Installation is made easy due to conda environments. Simply run conda env create -f environment.yml from the root project directory and conda will create an environment called lecture2notes with all the required packages from environment.yml.

..note:: Read the paper for more in-depth explanations regarding the background, methodology, and results of this project.

Info About Optional Components

Certain functions in the End-To-End file require additional downloads. If you are not using the transcribe feature of the End-To-End approach then this notice can safely be ignored. These extra files may not be necessary depending on your configuration. To use the similarity function to compare two transcripts a spacy model is needed, which you can learn more about on the spacy starter models and core models documentation.

The default transcription method in the End-To-End process is to use vosk. You need to download a vosk model from the models page (Google Drive Mirror) to use this method or you can specify a different method with the --transcription_method flag such as --transcription_method wav2vec.

The End-To-End contains a function called detect_figures(). This function requires the EAST (Efficient and Accurate Scene Text Detector) model by default due to the do_text_check argument defaulting to True. See the docstring for more information. You can download the model from Dropbox (this link was extracted from the official code) or Google Drive (my mirror). Then just extract the file by running tar -xzvf frozen_east_text_detection.tar.gz.

Quick-Install (Copy & Paste)

git clone
cd lecture2notes
conda env create
conda activate lecture2notes
python -m spacy download en_core_web_sm
gdown "" -O lecture2notes/end_to_end/model_best.ckpt

Extras (Linux Only):

Install extras only after the above commands have been run.

sudo apt install curl
sudo curl -L -o /usr/local/bin/youtube-dl
sudo chmod a+rx /usr/local/bin/youtube-dl
sudo apt install ffmpeg sox wget poppler-utils

Commands to download a Vosk model (needed for speech-to-text) are available on the 4. Vosk transcription method page.

Step-by-Step Instructions

  1. Clone this repository: git clone

  2. Change to project directory: cd lecture2notes.

  3. Run installation command: conda env create.

  4. Activate newly created conda environment: conda activate lecture2notes.

  5. Run gdown “” -O lecture2notes/end_to_end/model_best.ckpt from the project root to download the slide classification model and put it in the default expected location.

  6. Other Binary Packages: Install ffmpeg, sox, wget, and poppler-utils with sudo apt install ffmpeg sox wget poppler-utils if on linux. Otherwise, navigate to the sox homepage to download sox, the youtube-dl homepage (GitHub) to download youtube-dl, and follow the directions in this StackOverflow answer (Windows) to install poppler-utils for your platform. ffmpeg is needed for frame extraction in Dataset and End-To-End. sox is needed for automatic audio conversion during the transcription phase of End-To-End. 1 wget is used to download videos that are not on youtube as part of the video_downloader scraper script in Dataset.

  7. End-To-End Process Requirements (Optional)
    1. Spacy: Download the small spacy model by running python -m spacy download en_core_web_sm in the project root. This is required to use certain summarization and similarity features (as discussed above). A spacy model is also required when using spacy as a feature extractor in end_to_end/ 2

    2. DeepSpeech/Vosk: Download the DeepSpeech model (the .pbmm acoustic model and the scorer) from the releases page. To reduce complexity save them to deepspeech-models in the project root. 3 Alternatively, it is recommended to download the small vosk model using the commands on the 4. Vosk transcription method page.

    3. EAST: Download the EAST model from Dropbox or by running gdown Extract it to the End-To-End directory by running tar -xzvf frozen_east_text_detection.tar.gz -C end_to_end/

  8. Dataset Collection Requirements (Optional) YouTube API
    1. Run cp .env.example .env to create a copy of the example .env file.
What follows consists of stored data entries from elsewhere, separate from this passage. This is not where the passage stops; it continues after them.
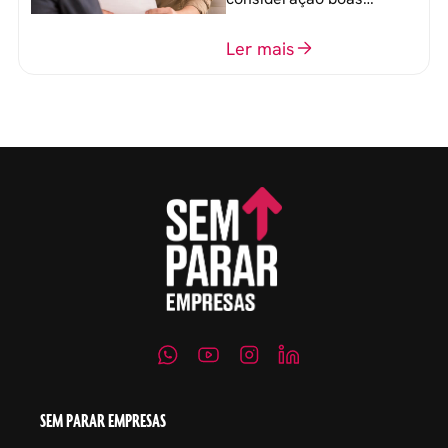
perguntas para mensurar
o perfil do profissional e
Ler mais
evitar questionamentos
embaraçosos.
SEM PARAR EMPRESAS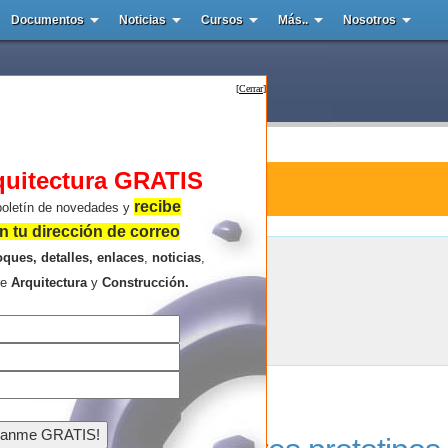
Documentos
Noticias
Cursos
Más..
Nosotros
[
Cerrar
]
quitectura GRATIS
tura : Micro-Farms
recibe
boletín de novedades y
 tu dirección de correo
oques, detalles, enlaces
,
noticias
,
Micro-Farms
re
Arquitectura
y
Construcción.
Resultados de la búsqueda .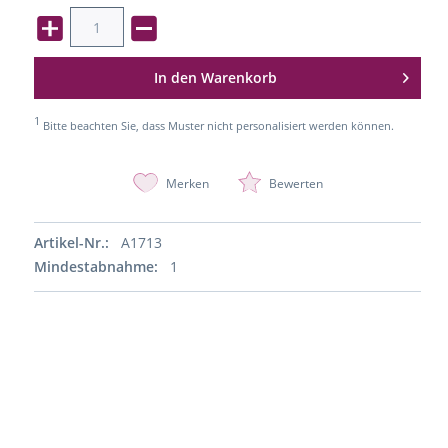
In den
Warenkorb
1
Bitte beachten Sie, dass Muster nicht personalisiert werden können.
Merken
Bewerten
Artikel-Nr.:
A1713
Mindestabnahme:
1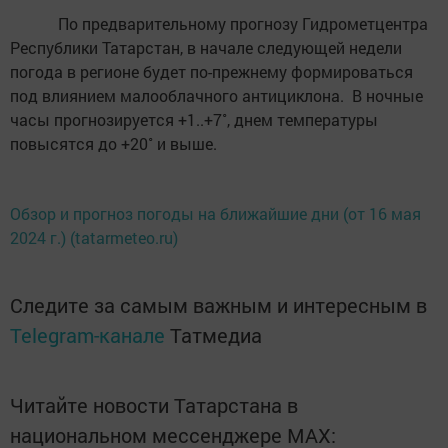
По предварительному прогнозу Гидрометцентра
Республики Татарстан, в начале следующей недели
погода в регионе будет по-прежнему формироваться
под влиянием малооблачного антициклона. В ночные
часы прогнозируется +1..+7˚, днем температуры
повысятся до +20˚ и выше.
Обзор и прогноз погоды на ближайшие дни (от 16 мая
2024 г.) (tatarmeteo.ru)
Следите за самым важным и интересным в
Telegram-канале
Татмедиа
Читайте новости Татарстана в
национальном мессенджере MАХ: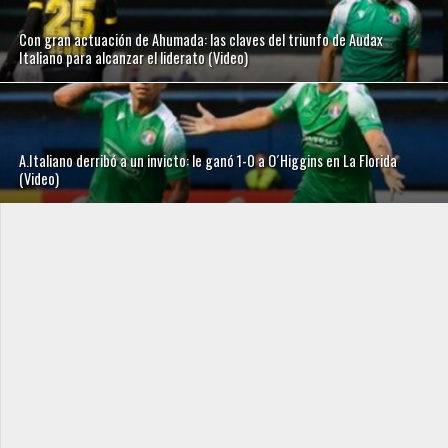
Con gran actuación de Ahumada: las claves del triunfo de Audax
Italiano para alcanzar el liderato (Video)
A.Italiano derribó a un invicto: le ganó 1-0 a O´Higgins en La Florida
(Video)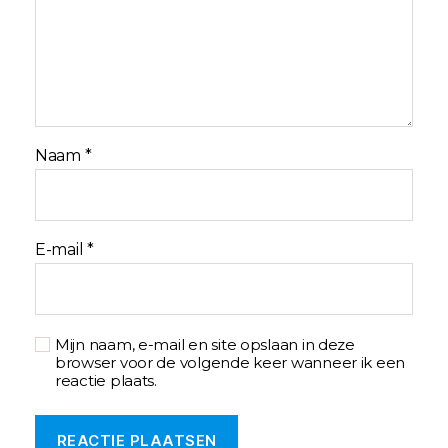
Naam
*
E-mail
*
Mijn naam, e-mail en site opslaan in deze
browser voor de volgende keer wanneer ik een
reactie plaats.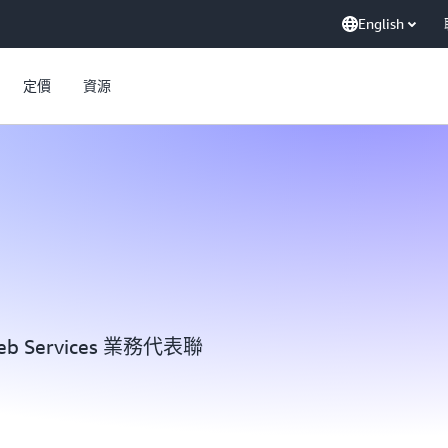
English
定價
資源
 Services 業務代表聯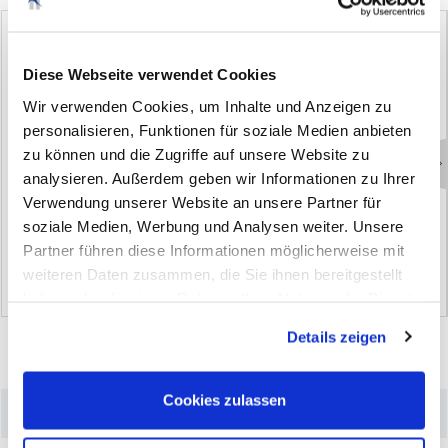
Diese Webseite verwendet Cookies
Wir verwenden Cookies, um Inhalte und Anzeigen zu
personalisieren, Funktionen für soziale Medien anbieten
zu können und die Zugriffe auf unsere Website zu
analysieren. Außerdem geben wir Informationen zu Ihrer
1
6
7
-
3
;
S
e
r
v
i
c
e
w
a
g
e
n
1
6
7
-
3
S
;
S
e
r
v
i
c
e
w
a
g
e
n
Verwendung unserer Website an unsere Partner für
soziale Medien, Werbung und Analysen weiter. Unsere
(0)
(0)
Partner führen diese Informationen möglicherweise mit
weiteren Daten zusammen, die Sie ihnen bereitgestellt
haben oder die sie im Rahmen Ihrer Nutzung der Dienste
gesammelt haben. Sie geben Einwilligung zu unseren
Details zeigen
Cookies, wenn Sie unsere Webseite weiterhin nutzen.
Cookies zulassen
–
Produktdetails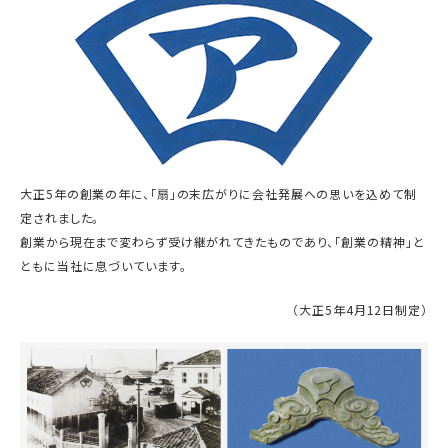
大正5年の創業の年に、「扇」の末広がりに会社発展への思いを込めて制
定されました。
創業から現在まで変わらず受け継がれてきたものであり、「創業の精神」と
ともに当社に息づいています。
（大正5年4月12日制定）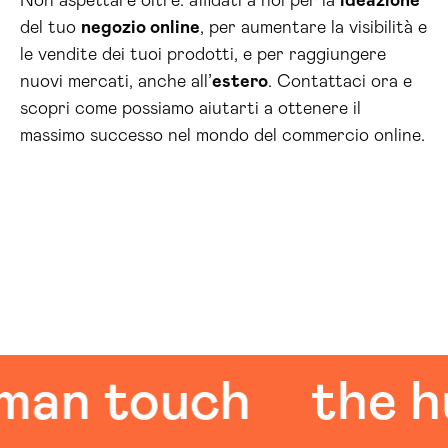
Non aspettare oltre: affidati a noi per la
ideazione
del tuo
negozio online
, per aumentare la visibilità e
le vendite dei tuoi prodotti, e per raggiungere
nuovi mercati, anche all’
estero
. Contattaci ora e
scopri come possiamo aiutarti a ottenere il
massimo successo nel mondo del commercio online.
 touch
the huma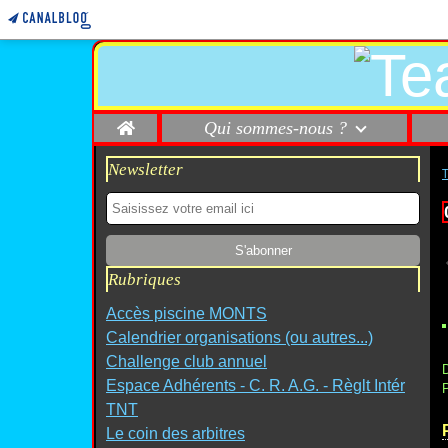
Home
Qui sommes-nous ?
Newsletter
Rubriques
Accès piscine MONTS
Calendrier organisations (ou autres...)
Challenge club annuel
D
Espace Adhérents - C. R. A.G. - Règlt Intér
P
TNT
Le coin des arbitres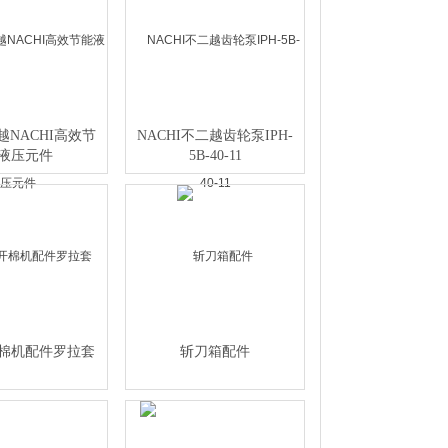
NACHI高效节
NACHI不二越齿轮泵IPH-
液压元件
5B-40-11
棉机配件罗拉套
斩刀箱配件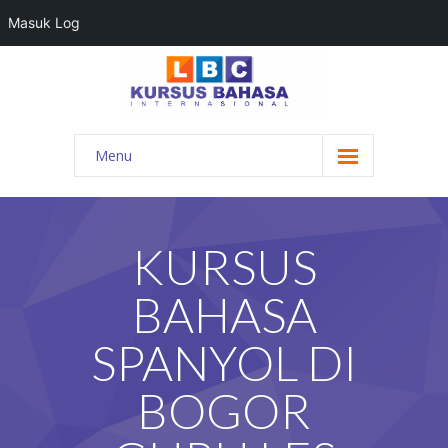
Masuk Log
Menu
HOME
PROGRAM BAHASA
KURSUS
KONTAK KAMI
BAHASA
BLOG
SPANYOL DI
DAFTAR GURU
BOGOR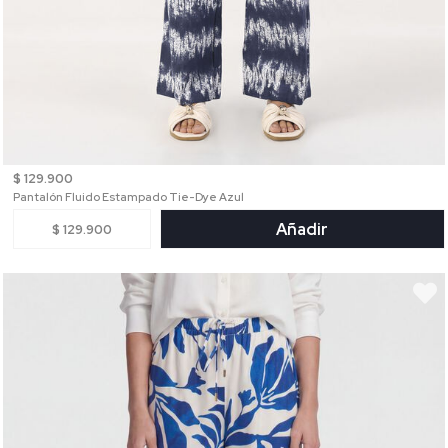
$ 129.900
Pantalón Fluido Estampado Tie-Dye Azul
Añadir
$ 129.900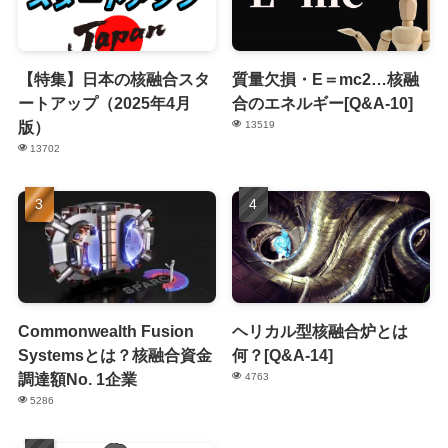
【特集】日本の核融合スタ
質量欠損・E＝mc2…核融
ートアップ（2025年4月
合のエネルギー[Q&A-10]
版）
13519
13702
Commonwealth Fusion
ヘリカル型核融合炉とは
Systemsとは？核融合資金
何？[Q&A-14]
調達額No. 1企業
4763
5286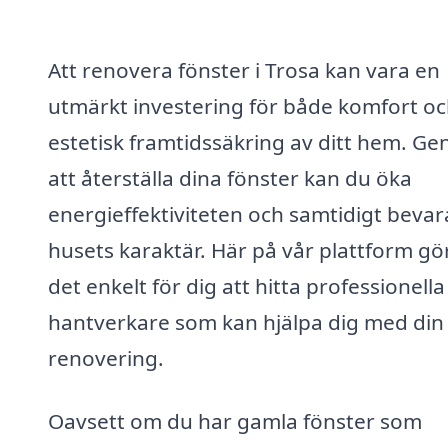
Att renovera fönster i Trosa kan vara en
utmärkt investering för både komfort o
estetisk framtidssäkring av ditt hem. G
att återställa dina fönster kan du öka
energieffektiviteten och samtidigt bevar
husets karaktär. Här på vår plattform gör
det enkelt för dig att hitta professionella
hantverkare som kan hjälpa dig med din
renovering.
Oavsett om du har gamla fönster som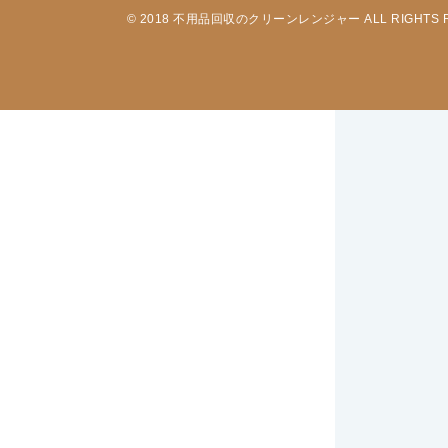
© 2018 不用品回収のクリーンレンジャー ALL RIGHTS 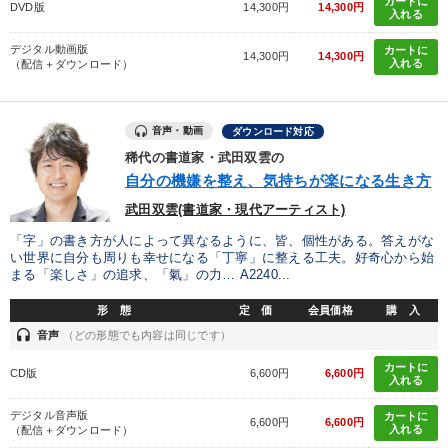
カートに
DVD版
14,300円
14,300円
入れる
デジタル動画版
カートに
14,300円
14,300円
入れる
（配信＋ダウンロード）
音声・動画
ダウンロード対応
稀代の書道家・武田双雲の
自分の機嫌を整え、気持ちが楽になる生き方
武田双雲(書道家・現代アーティスト)
「字」の書き方が人によって異なるように、皆、個性がある。答えがな
い世界に自分も周りも幸せになる「丁寧」に整える工夫。好奇心から始
まる「楽しさ」の追求、「氣」の力… A2240...
形 態
定 価
会員価格
購 入
headset
音声
（どの形態でも内容は同じです）
カートに
CD版
6,600円
6,600円
入れる
デジタル音声版
カートに
6,600円
6,600円
入れる
（配信＋ダウンロード）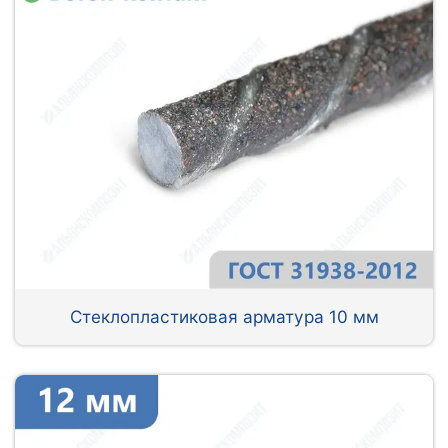
Стеклопластиковая арматура 10 мм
    2. Add your YouTube API key to your .env file.

    3. You can now use the scraper scripts to scrape YouTube and create the dataset needed to train the slide classifier.

  9. Transcript Download w/YouTube API (Not Recommended) If you want to download video transcripts with the YouTube API 4, place your client_secret.json in the dataset/scraper-scripts folder (if you want to download transcripts with the scraper-scripts) or in End-To-End (if you want to download transcripts in the entire end-to-end process that converts a lecture video to notes).



If your audio is 16000Hz, 1 channel, and .wav format, then sox is not needed.


The default is not to use spacy for feature extraction but the large model (which can be downloaded with python -m spacy download en_core_web_lg) is the default if spacy is manually chosen. So make sure to download the large model if you want to use spacy for feature extraction.


Folder name and location do not matter. Just make sure the scorer and model are in the same directory. The scripts will automatically detect each when given the path to the folder containing them.


The default is to use youtube-dl which needs no API key.